Icehouse Ventures’ transition into later stage investment has corresponded with its work toward becoming the most data-driven Venture Capital firm in the Asia Pacific. Its five person product team, led by CTO Peter Thomson, analyses and compares data across the firm’s 308 investments over the past decade to make more accurate and informed decisions. 

“The most informative data is built over time. There is a big difference between looking over the books for a month versus tracking a company's progress over many years,” says Paul.
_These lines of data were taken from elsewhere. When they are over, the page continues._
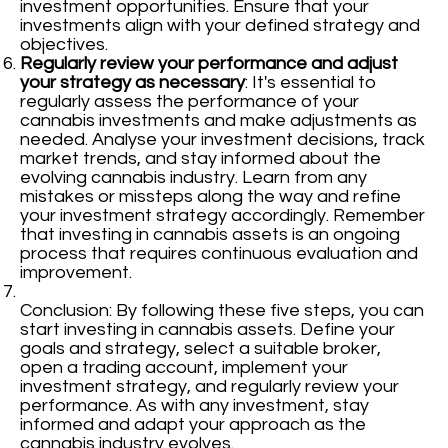
investment opportunities. Ensure that your
investments align with your defined strategy and
objectives.
Regularly review your performance and adjust
your strategy as necessary
: It's essential to
regularly assess the performance of your
cannabis investments and make adjustments as
needed. Analyse your investment decisions, track
market trends, and stay informed about the
evolving cannabis industry. Learn from any
mistakes or missteps along the way and refine
your investment strategy accordingly. Remember
that investing in cannabis assets is an ongoing
process that requires continuous evaluation and
improvement.
Conclusion: By following these five steps, you can
start investing in cannabis assets. Define your
goals and strategy, select a suitable broker,
open a trading account, implement your
investment strategy, and regularly review your
performance. As with any investment, stay
informed and adapt your approach as the
cannabis industry evolves.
“The super power we are building is based on blending quantitative data sets on metrics like revenue growth with qualitative observations such as the ability of a CEO to communicate an ambitious vision or to attract and retain great talent.”

However, Robbie emphasised deal access is a critical feature in a market that increasingly includes global venture funds.

“When you’re looking at the meteoric revenue growth of the likes of Tracksuit or Hnry, deal access becomes more important than traditional due diligence. That is where our unique relationships, information, and pre-emptive rights have served us well,” says Paul.

Growth Fund I

Growth Fund 1 raised $110m in 2021 from investors including Simplicity, an Iwi, Hobson Wealth, and >500 high net worth investors and family offices from around the world. There have been 32 investments to date including Halter, Hnry, Dawn

Aerospace, Crimson Education, and Mint Innovation. (Recent press related to Fund I companies: Nilo, Vertus Energy, Halter, Dawn, Biolumic, Sharesies, Tracksuit.)

Aggregate annual revenue by the portfolio exceeds $250m – an increase of $100m from when the Growth Fund first invested. Nine are generating more than $10m, three are pushing $20m, and one exceeds $100m in annual revenue.

Icehouse Ventures funds has attracted investment from more than 1,500 high net worth investors and a growing number of institutional-grade funders including Simplicity, Harbour Asset Management, Hobson Wealth, and Ngati Apa ki te Ra To.